A questão em voga era a prisão em segunda instância,
recolocada em discussão após os três desembargadores, de forma unânime,
reiterarem a culpa do ex-presidente em um processo por corrupção – que, no seu
caso, teve agravante de pena de 12 anos e um mês – e que pode trancafiá-lo
atrás das grades a partir de março próximo. A parolagem petista fala em rever a
sentença através de apelação naquele que consideram um tribunal mais maleável,
digamos assim.
No entender dessa turma o STF tem sido permissível a
pressões políticas e, por isso, lá Lula joga suas melhores chances.

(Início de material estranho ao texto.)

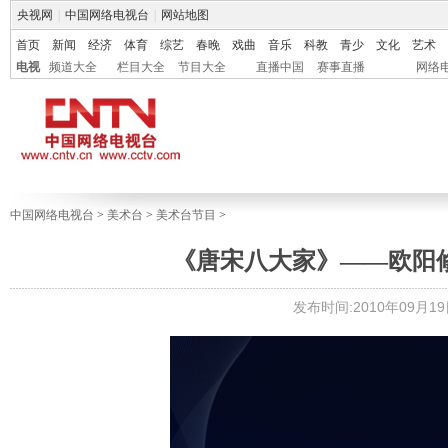
央视网
|
中国网络电视台
|
网站地图
首页
新闻
经济
体育
综艺
春晚
戏曲
音乐
科教
青少
文化
艺术
电视
频道大全
栏目大全
节目大全
直播中国
赛事直播
网络
中国网络电视台
>
美术台
>
美术台节目
>
《唐宋八大家》——欧阳修（
发布时间:2010年09月19日 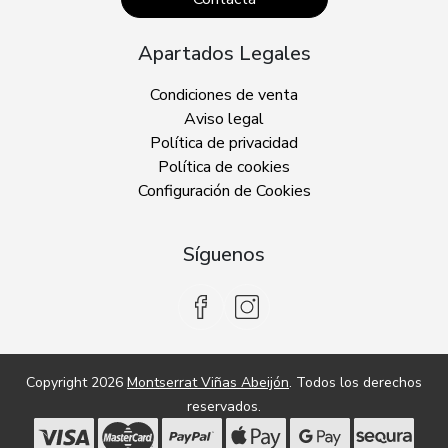
Apartados Legales
Condiciones de venta
Aviso legal
Política de privacidad
Política de cookies
Configuración de Cookies
Síguenos
Copyright 2026
Montserrat Viñas Abeijón
. Todos los derechos
reservados.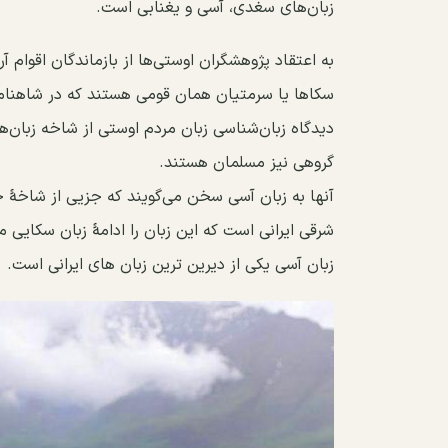
ﺯﺑﺎﻥﻫﺎﯼ ﺳﻐﺪﯼ، ﺁﺳﯽ ﻭ ﯾﻐﻨﺎﺑﯽ ﺍﺳﺖ.
ﺑﻪ ﺍﻋﺘﻘﺎﺩ ﭘﮋﻭﻫﺸﮕﺮﺍﻥ ﺍﻭﺳﺘﯽﻫﺎ ﺍﺯ ﺑﺎﺯﻣﺎﻧﺪﮔﺎﻥ ﺍﻗﻮﺍﻡ ﺁﺭﯾ
ﺳﮑﺎﻫﺎ ﯾﺎ ﺳﺮﻣﺘﯿﺎﻥ ﻫﻤﺎﻥ ﻗﻮﻣﯽ ﻫﺴﺘﻨﺪ ﮐﻪ ﺩﺭ شاهنامه و 
ﺩﯾﺪﮔﺎﻩ ﺯﺑﺎﻥﺷﻨﺎﺳﯽ ﺯﺑﺎﻥ ﻣﺮﺩﻡ ﺍﻭﺳﺘﯽ ﺍﺯ ﺷﺎﺧﻪ ﺯﺑﺎﻥﻫ
ﮔﺮﻭﻫﯽ ﻧﯿﺰ ﻣﺴﻠﻤﺎﻥ ﻫﺴﺘﻨﺪ.
ﺁﻧﻬﺎ ﺑﻪ ﺯﺑﺎﻥ ﺁﺳﯽ ﺳﺨﻦ ﻣﯽﮔﻮﯾﻨﺪ ﮐﻪ ﺟﺰﯾﯽ ﺍﺯ ﺷﺎﺧﻪٔ ﺧﺎ
ﺷﺮﻗﯽ ﺍﯾﺮﺍﻧﯽ ﺍﺳﺖ که ﺍﯾﻦ ﺯﺑﺎﻥ ﺭﺍ ﺍﺩﺍﻣﻪٔ ﺯﺑﺎﻥ ﺳﮑﺎﯾﯽ ﻣ
ﺯﺑﺎﻥ ﺁﺳﯽ ﯾﮑﯽ ﺍﺯ ﺩﯾﺮﯾﻦ ﺗﺮﯾﻦ ﺯﺑﺎﻥ ﻫﺎﯼ ﺍﯾﺮﺍﻧﯽ ﺍﺳﺖ.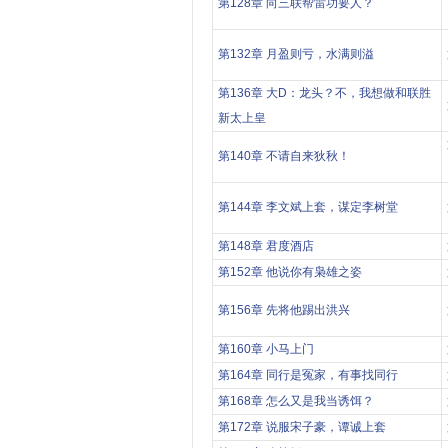
第128章 向三联帮雷功要人？
第132章 月盈则亏，水满则溢
第136章 大D：龙头？不，我想做和联胜
新太上皇
第140章 不请自来狄秋！
第144章 李文斌上套，谋定李树堂
第148章 君度酒店
第152章 他说你有枭雄之姿
第156章 先将他踢出洪兴
第160章 小马上门
第164章 同行是冤家，有事找同行
第168章 怎么又是我当诱饵？
第172章 说服宋子豪，谭诚上套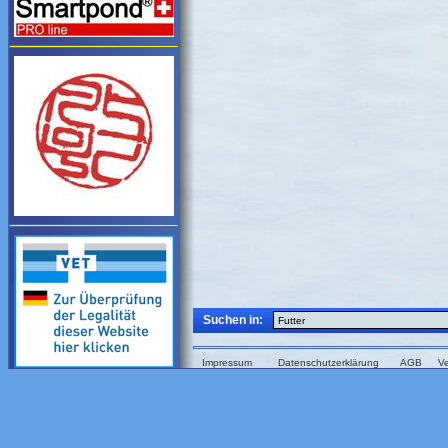
Suchen in:
Impressum
Datenschutzerklärung
AGB
V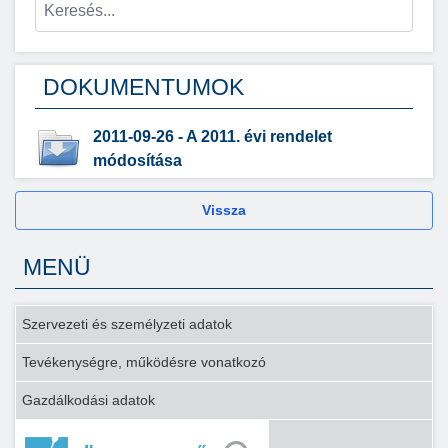
DOKUMENTUMOK
2011-09-26 - A 2011. évi rendelet
módosítása
Vissza
MENÜ
Szervezeti és személyzeti adatok
Tevékenységre, működésre vonatkozó
Gazdálkodási adatok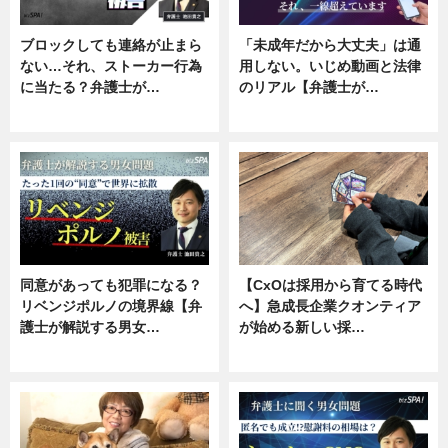
ブロックしても連絡が止まら
「未成年だから大丈夫」は通
ない…それ、ストーカー行為
用しない。いじめ動画と法律
に当たる？弁護士が…
のリアル【弁護士が…
ニュース, 専門家インタビュー
ニュース, 専門家インタビュー
同意があっても犯罪になる？
【CxOは採用から育てる時代
リベンジポルノの境界線【弁
へ】急成長企業クオンティア
護士が解説する男女…
が始める新しい採…
専門家インタビュー
ニュース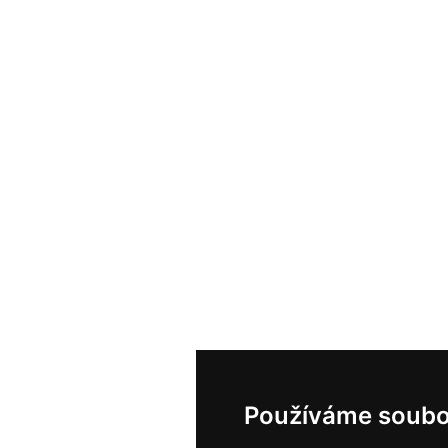
Používáme soubo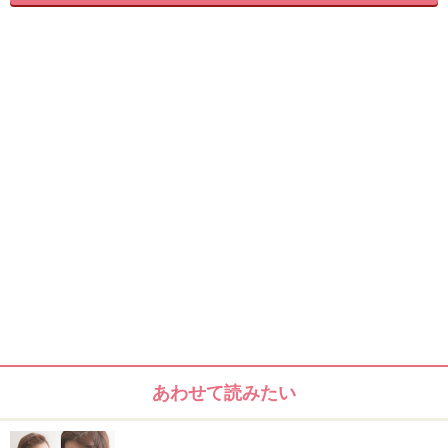
ミディアムボブ
鎖骨ラインのミディアムレイヤーボブ
あわせて読みたい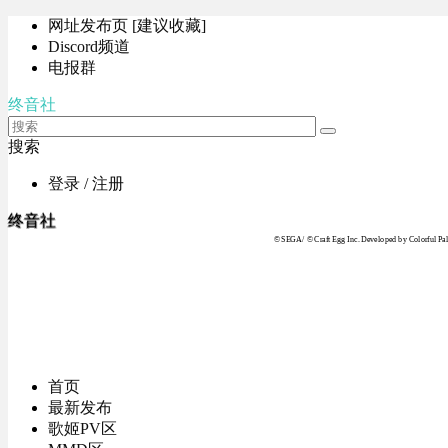
网址发布页 [建议收藏]
Discord频道
电报群
终音社
搜索
登录 / 注册
终音社
© SEGA / © Craft Egg Inc. Developed by Colorful Pale
首页
最新发布
歌姬PV区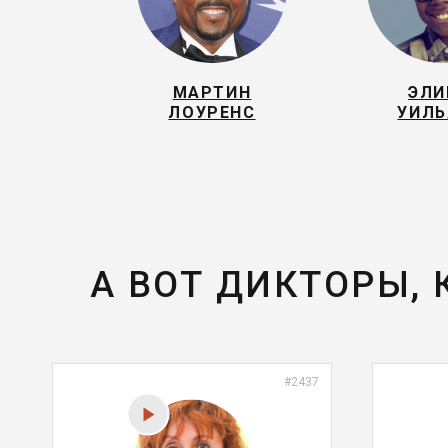
МАРТИН
ЭЛ
ЛОУРЕНС
УИЛ
А ВОТ ДИКТОРЫ,
#2437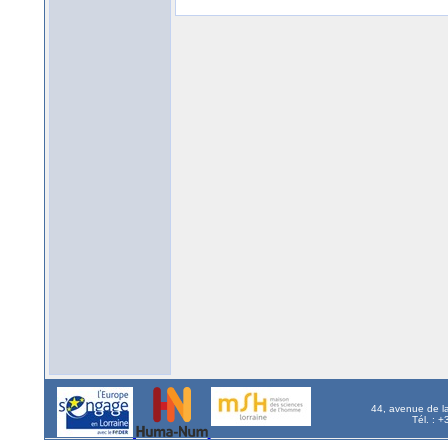
44, avenue de l
Tél. : 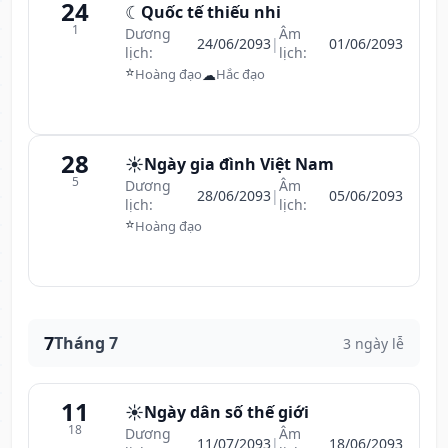
24
☾
Quốc tế thiếu nhi
1
Dương
Âm
24/06/2093
|
01/06/2093
lịch:
lịch:
⭐
☁
Hoàng đạo
Hắc đạo
28
☀️
Ngày gia đình Việt Nam
5
Dương
Âm
28/06/2093
|
05/06/2093
lịch:
lịch:
⭐
Hoàng đạo
7
Tháng 7
3 ngày lễ
11
☀️
Ngày dân số thế giới
18
Dương
Âm
11/07/2093
|
18/06/2093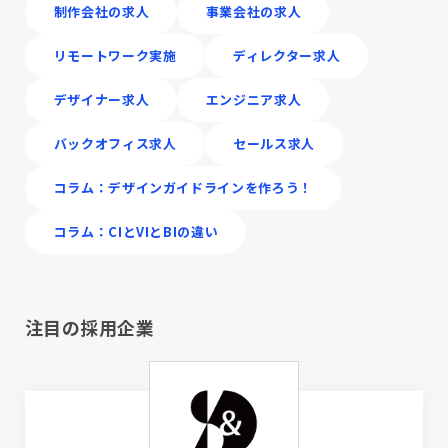
制作会社の求人
事業会社の求人
リモートワーク実施
ディレクター求人
デザイナー求人
エンジニア求人
バックオフィス求人
セールス求人
コラム：デザインガイドラインを作ろう！
コラム：CIとVIとBIの違い
注目の採用企業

Seria, para
dizer o mínimo, um movimento desastroso e constrangedor se o Supremo confirmasse
essas expectativas, botando para votar de novo a prisão em segunda instância,
eventualmente reciclando a regra que vigora no momento para livrar Lula da
prisão.
Como um verdadeiro cordão de isolamento a favor da lei
atual, diversas organizações de magistrados se manifestaram pedindo coerência e
respeito ao que foi estabelecido e transita em julgado. Lançaram assim uma
espécie de ofensiva contra o que consideram riscos de enfraquecimento do Poder
Judiciário. A legião de advogados do PT, numa manobra derradeira, ainda buscou
arrancar um habeas corpus no STJ com argumentos risíveis, misturando política
nas alegações para uma soltura preventiva de Lula, que não foi concedida.
Diz o requerimento
que ele “é líder absoluto nas pesquisas” e, logo, não deveria ter “a privação
de sua liberdade” dado o risco à democracia. Não condenar alguém em virtude de
representatividade é de uma tolice sem tamanho. Votos não garantem licença para
delinquir.
O intento evidente da defesa é o de transformar tribunais em
palanques, vendendo a tese de uma conspiração generalizada que envolveria
Judiciário, Polícia Federal, mídia e adversários. O PT, decerto, perdeu o eixo.
A paródia de uma perseguição política dessa magnitude é indefensável no plano
da realidade.
Tal patacoada dos advogados só não é maior que a pretensa
ambição deles em estender o debate a fóruns internacionais, denunciando ao
mundo aleivosias. De uma maneira ou de outra, a suprema decisão de Cármen Lúcia
veio na hora certa. Resgatou o bom-senso. Desbaratou as articulações dos que
anseiam por uma Justiça lenta e menos efetiva. E, acima de tudo, evitou uma
mácula ultrajante na imagem da instituição.